----- Listed records
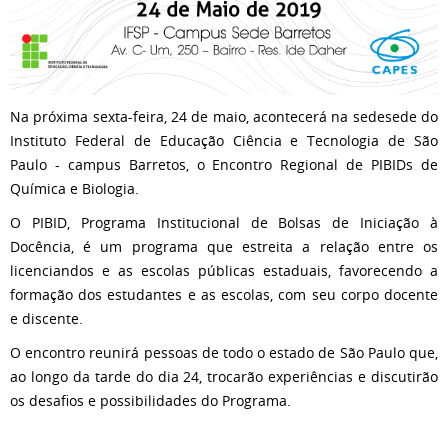
Na próxima sexta-feira, 24 de maio, acontecerá na sedesede do
Instituto Federal de Educação Ciência e Tecnologia de São
Paulo - campus Barretos, o Encontro Regional de PIBIDs de
Química e Biologia.
O PIBID, Programa Institucional de Bolsas de Iniciação à
Docência, é um programa que estreita a relação entre os
licenciandos e as escolas públicas estaduais, favorecendo a
formação dos estudantes e as escolas, com seu corpo docente
e discente.
O encontro reunirá pessoas de todo o estado de São Paulo que,
ao longo da tarde do dia 24, trocarão experiências e discutirão
os desafios e possibilidades do Programa.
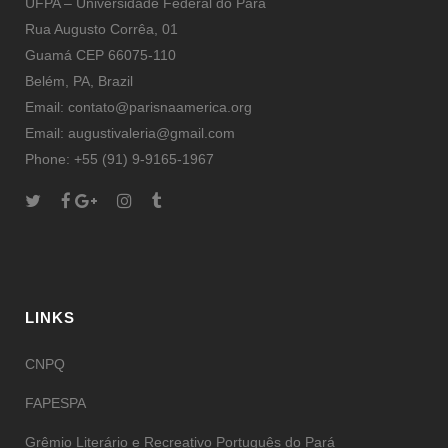
UFPA – Universidade Federal do Pará
Rua Augusto Corrêa, 01
Guamá CEP 66075-110
Belém, PA, Brazil
Email: contato@parisnaamerica.org
Email: augustivaleria@gmail.com
Phone: +55 (91) 9-9165-1967
LINKS
CNPQ
FAPESPA
Grêmio Literário e Recreativo Português do Pará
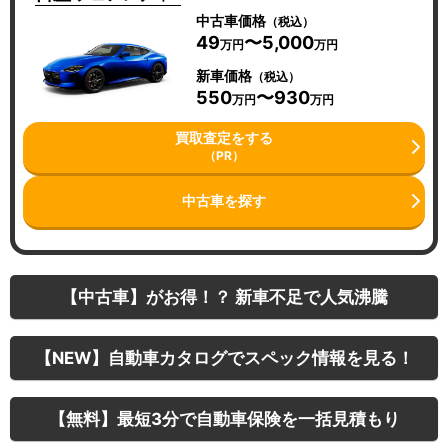
中古車価格
（税込）
49
〜5,000
万円
万円
新車価格
（税込）
550
〜930
万円
万円
買取査定をする
（PR）
中古車を探す
【中古車】がお得！？ 新車不足で人気沸騰
【NEW】自動車カタログでスペック情報を見る！
【無料】最短3分で自動車保険を一括見積もり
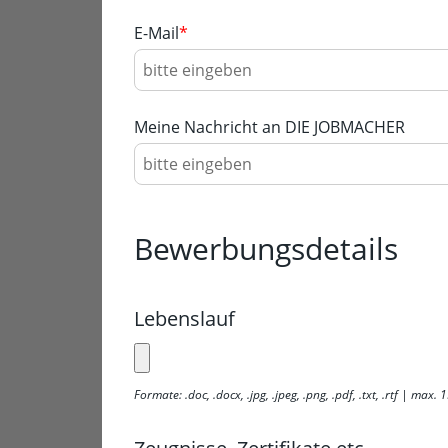
E-Mail
*
Meine Nachricht an DIE JOBMACHER
Bewerbungsdetails
Lebenslauf
Formate: .doc, .docx, .jpg, .jpeg, .png, .pdf, .txt, .rtf | max.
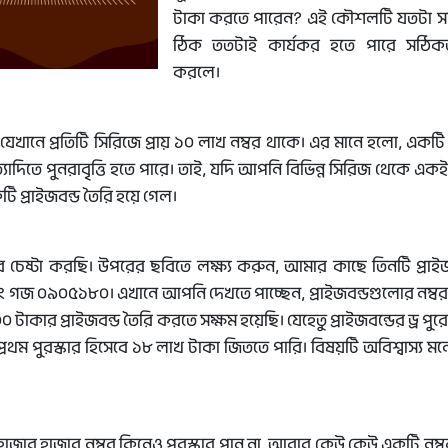
টাকা করতে পারেন? এই কৌশলটি যতটা স
ঠিক ততটাই কার্যকর হতে পারে সঠিকভা
করলে।
, যেখানে প্রতিটি সিরিজে প্রায় ১০ লাখ নম্বর থাকে। এর মানে হলো, একটি নি
িতে পুনরাবৃত্তি হতে পারে। তাই, যদি আপনি বিভিন্ন সিরিজ থেকে একই 
ি প্রাইজবন্ড তৈরি হয়ে গেল।
ষ্টা করছি। উপরের ছবিতে লক্ষ্য করুন, আমার কাছে তিনটি প্রাইজব
গজ ০৯০৫১৮০। এখানে আপনি দেখতে পাচ্ছেন, প্রাইজবন্ডগুলোর নম্
 প্রাইজবন্ড তৈরি করতে সক্ষম হয়েছি। যেহেতু প্রাইজবন্ডের ড্র পুরো
রথম পুরস্কার হিসেবে ১৮ লাখ টাকা জিততে পারি। বিষয়টি অবিশ্বাস্য ম
কেউ হাজার হাজার নম্বর কিনেও পুরস্কার পান না, আবার কেউ কেউ একটি নম্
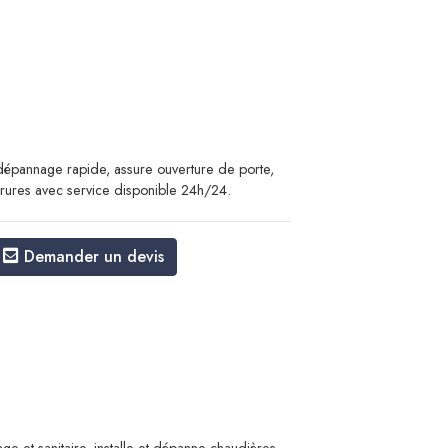
 dépannage rapide, assure ouverture de porte,
errures avec service disponible 24h/24.
Demander un devis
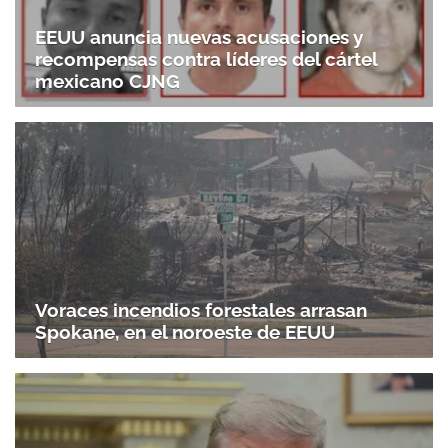
EEUU anuncia nuevas acusaciones y
recompensas contra líderes del cártel
mexicano CJNG
Voraces incendios forestales arrasan
Spokane, en el noroeste de EEUU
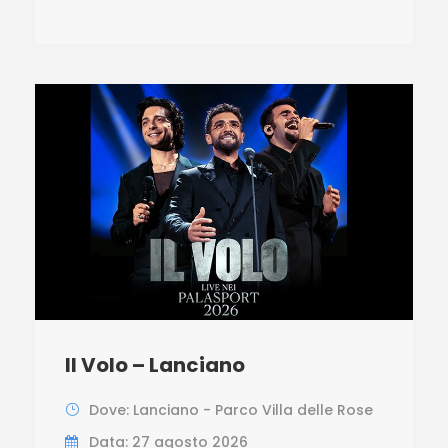
Il Volo – Lanciano
Dove: Lanciano - Parco Villa delle Rose
Data: 27 agosto 2026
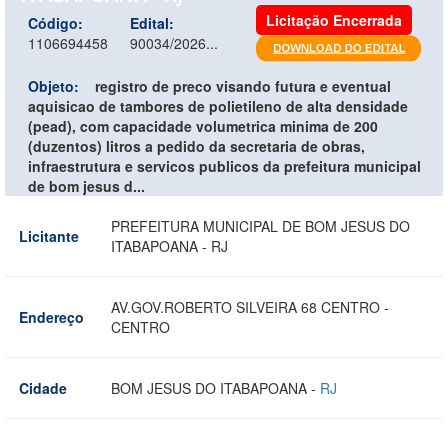
Licitação Encerrada
Código:
Edital:
1106694458
90034/2026...
Objeto:
registro de preco visando futura e eventual
aquisicao de tambores de polietileno de alta densidade
(pead), com capacidade volumetrica minima de 200
(duzentos) litros a pedido da secretaria de obras,
infraestrutura e servicos publicos da prefeitura municipal
de bom jesus d...
PREFEITURA MUNICIPAL DE BOM JESUS DO
Licitante
ITABAPOANA - RJ
AV.GOV.ROBERTO SILVEIRA 68 CENTRO -
Endereço
CENTRO
Cidade
BOM JESUS DO ITABAPOANA -
RJ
----------
What the exercise asks | Exactly the lines from the one that contains "ঠিক ততটাই কার্যকর হতে পারে সঠিকভা" through the last line of the records should be set down, and the pictures should be dropped.

Written response |
ঠিক ততটাই কার্যকর হতে পারে সঠিকভা
করলে।
, যেখানে প্রতিটি সিরিজে প্রায় ১০ লাখ নম্বর থাকে। এর মানে হলো, একটি নি
িতে পুনরাবৃত্তি হতে পারে। তাই, যদি আপনি বিভিন্ন সিরিজ থেকে একই 
ি প্রাইজবন্ড তৈরি হয়ে গেল।
ষ্টা করছি। উপরের ছবিতে লক্ষ্য করুন, আমার কাছে তিনটি প্রাইজব
গজ ০৯০৫১৮০। এখানে আপনি দেখতে পাচ্ছেন, প্রাইজবন্ডগুলোর নম্
 প্রাইজবন্ড তৈরি করতে সক্ষম হয়েছি। যেহেতু প্রাইজবন্ডের ড্র পুরো
রথম পুরস্কার হিসেবে ১৮ লাখ টাকা জিততে পারি। বিষয়টি অবিশ্বাস্য ম
কেউ হাজার হাজার নম্বর কিনেও পুরস্কার পান না, আবার কেউ কেউ একটি নম্
 dépannage rapide, assure ouverture de porte,
errures avec service disponible 24h/24.
Demander un devis
EEUU anuncia nuevas acusaciones y
recompensas contra líderes del cártel
mexicano CJNG
Voraces incendios forestales arrasan
Spokane, en el noroeste de EEUU
Il Volo – Lanciano
Dove: Lanciano - Parco Villa delle Rose
Data: 27 agosto 2026
Licitação Encerrada
Código:
Edital:
1106694458
90034/2026...
Objeto:
registro de preco visando futura e eventual
aquisicao de tambores de polietileno de alta densidade
(pead), com capacidade volumetrica minima de 200
(duzentos) litros a pedido da secretaria de obras,
infraestrutura e servicos publicos da prefeitura municipal
de bom jesus d...
PREFEITURA MUNICIPAL DE BOM JESUS DO
Licitante
ITABAPOANA - RJ
AV.GOV.ROBERTO SILVEIRA 68 CENTRO -
Endereço
CENTRO
Cidade
BOM JESUS DO ITABAPOANA -
RJ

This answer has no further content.